Exact transcription of the data below is required, without the images.

○ ○ ○

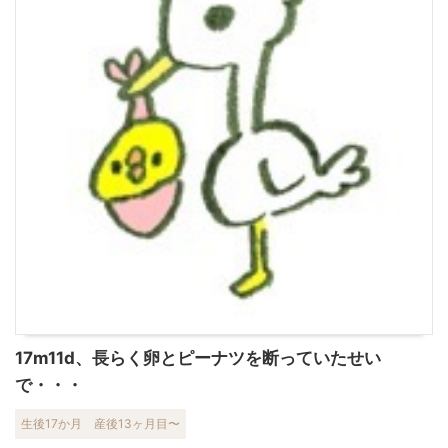
17m11d、長らく卵とピーナツを断っていたせい
で・・・
生後17か月
産後13ヶ月目〜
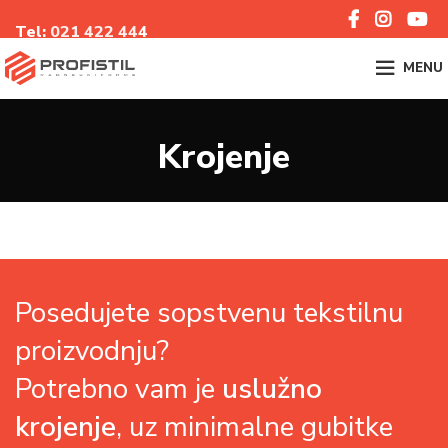
Tel:
021 422 44
4
MENU
Krojenje
Posedujete sopstvenu tekstilnu
proizvodnju?
Potrebno vam je
uslužno
krojenje
, uz minimalne gubitke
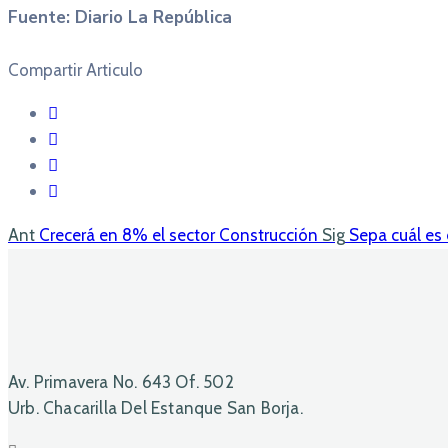
Fuente: Diario La República
Compartir Articulo
Ant
Crecerá en 8% el sector Construcción
Sig
Sepa cuál es 
Av. Primavera No. 643 Of. 502
Urb. Chacarilla Del Estanque San Borja.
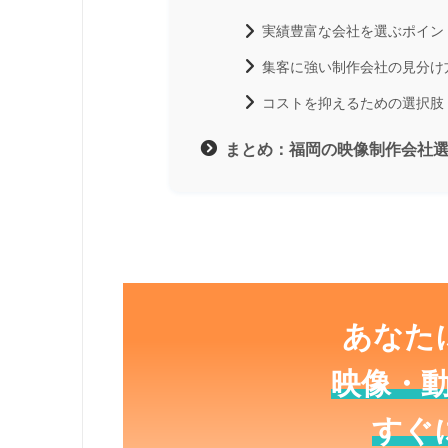
実績豊富な会社を選ぶポイン
集客に強い制作会社の見分け
コストを抑えるための選択肢
まとめ：福岡の映像制作会社
あなた
映像・
すぐ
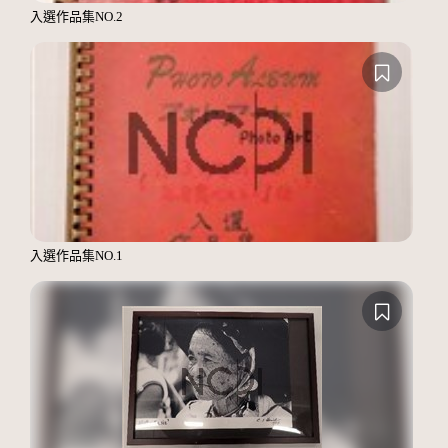
入選作品集NO.2
入選作品集NO.1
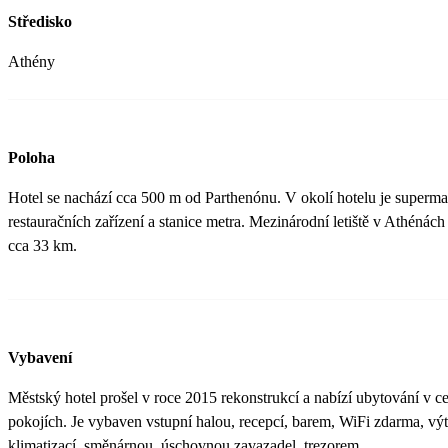
Středisko
Athény
Poloha
Hotel se nachází cca 500 m od Parthenónu. V okolí hotelu je superma
restauračních zařízení a stanice metra. Mezinárodní letiště v Athénách
cca 33 km.
Vybavení
Městský hotel prošel v roce 2015 rekonstrukcí a nabízí ubytování v 
pokojích. Je vybaven vstupní halou, recepcí, barem, WiFi zdarma, vý
klimatizací, směnárnou, úschovnou zavazadel, trezorem.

○ ○ ○

Solution for this problem:
17m11d、長らく卵とピーナツを断っていたせい
で・・・
生後17か月
産後13ヶ月目〜
Tel:
021 422 44
4
MENU
Krojenje
Posedujete sopstvenu tekstilnu
proizvodnju?
Potrebno vam je
uslužno
krojenje
, uz minimalne gubitke
Fuente: Diario La República
Compartir Articulo
Ant
Crecerá en 8% el sector Construcción
Sig
Sepa cuál es 
Av. Primavera No. 643 Of. 502
Urb. Chacarilla Del Estanque San Borja.
実績豊富な会社を選ぶポイン
集客に強い制作会社の見分け
コストを抑えるための選択肢
まとめ：福岡の映像制作会社
あなた
映像・
すぐ
入選作品集NO.2
入選作品集NO.1
Středisko
Athény
Poloha
Hotel se nachází cca 500 m od Parthenónu. V okolí hotelu je superma
restauračních zařízení a stanice metra. Mezinárodní letiště v Athénách
cca 33 km.
Vybavení
Městský hotel prošel v roce 2015 rekonstrukcí a nabízí ubytování v 
pokojích. Je vybaven vstupní halou, recepcí, barem, WiFi zdarma, vý
klimatizací, směnárnou, úschovnou zavazadel, trezorem.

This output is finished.